Supplied information ▸
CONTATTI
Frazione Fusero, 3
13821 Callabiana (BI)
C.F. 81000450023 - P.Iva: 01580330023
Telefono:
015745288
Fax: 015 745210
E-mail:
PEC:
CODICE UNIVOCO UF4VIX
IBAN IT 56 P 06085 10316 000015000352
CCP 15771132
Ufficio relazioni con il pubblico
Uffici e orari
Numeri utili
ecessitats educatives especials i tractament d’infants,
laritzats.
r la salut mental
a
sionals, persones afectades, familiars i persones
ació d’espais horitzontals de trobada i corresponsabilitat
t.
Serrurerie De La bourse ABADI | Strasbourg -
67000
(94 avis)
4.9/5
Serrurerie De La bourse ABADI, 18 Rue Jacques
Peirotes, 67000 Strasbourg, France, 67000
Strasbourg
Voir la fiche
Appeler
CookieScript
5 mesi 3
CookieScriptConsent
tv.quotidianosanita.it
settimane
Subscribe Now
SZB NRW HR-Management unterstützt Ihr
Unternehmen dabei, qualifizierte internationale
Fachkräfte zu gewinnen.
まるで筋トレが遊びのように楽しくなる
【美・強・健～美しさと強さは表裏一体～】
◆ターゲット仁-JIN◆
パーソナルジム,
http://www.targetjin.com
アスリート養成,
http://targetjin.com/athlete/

--

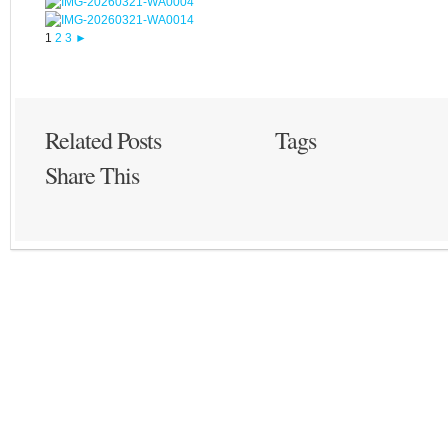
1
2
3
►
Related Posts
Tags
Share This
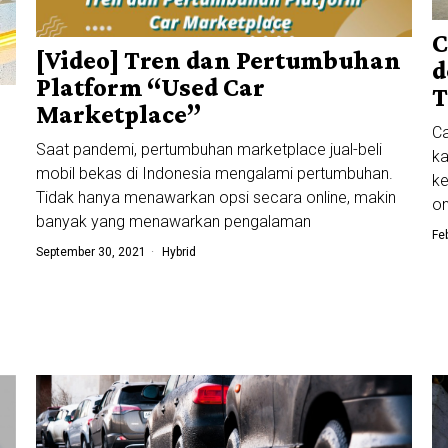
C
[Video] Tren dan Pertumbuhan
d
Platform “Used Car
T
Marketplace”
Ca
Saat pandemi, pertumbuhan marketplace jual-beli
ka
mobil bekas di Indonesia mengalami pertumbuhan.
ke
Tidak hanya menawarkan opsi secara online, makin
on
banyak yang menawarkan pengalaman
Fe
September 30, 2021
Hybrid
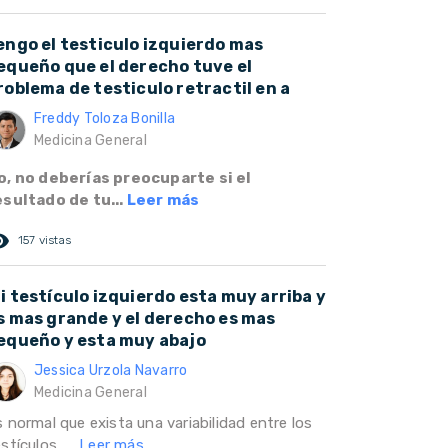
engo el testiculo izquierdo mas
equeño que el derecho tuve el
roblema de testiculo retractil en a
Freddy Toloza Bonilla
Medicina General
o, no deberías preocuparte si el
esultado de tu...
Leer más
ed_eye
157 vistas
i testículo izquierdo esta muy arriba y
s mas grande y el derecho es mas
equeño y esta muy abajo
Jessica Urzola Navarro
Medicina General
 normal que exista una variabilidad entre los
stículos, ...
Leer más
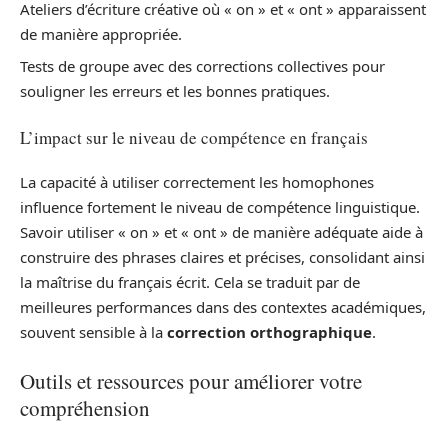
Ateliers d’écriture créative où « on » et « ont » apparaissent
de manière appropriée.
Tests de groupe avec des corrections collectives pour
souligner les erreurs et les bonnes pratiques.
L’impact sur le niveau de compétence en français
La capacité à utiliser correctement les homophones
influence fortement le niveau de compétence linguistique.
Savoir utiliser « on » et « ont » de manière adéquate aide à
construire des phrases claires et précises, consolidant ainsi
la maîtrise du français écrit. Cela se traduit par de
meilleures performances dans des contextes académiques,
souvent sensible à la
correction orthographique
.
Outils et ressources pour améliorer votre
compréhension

What is needed ▸ The lines above from the one containing "Serrurerie De La bourse ABADI, 18 Rue Jacques" through the one containing "Unternehmen dabei, qualifizierte" are to be set down exactly, and no others.

Exercise answer ▸
Serrurerie De La bourse ABADI, 18 Rue Jacques
Peirotes, 67000 Strasbourg, France, 67000
Strasbourg
Voir la fiche
Appeler
CookieScript
5 mesi 3
CookieScriptConsent
tv.quotidianosanita.it
settimane
Subscribe Now
SZB NRW HR-Management unterstützt Ihr
Unternehmen dabei, qualifizierte internationale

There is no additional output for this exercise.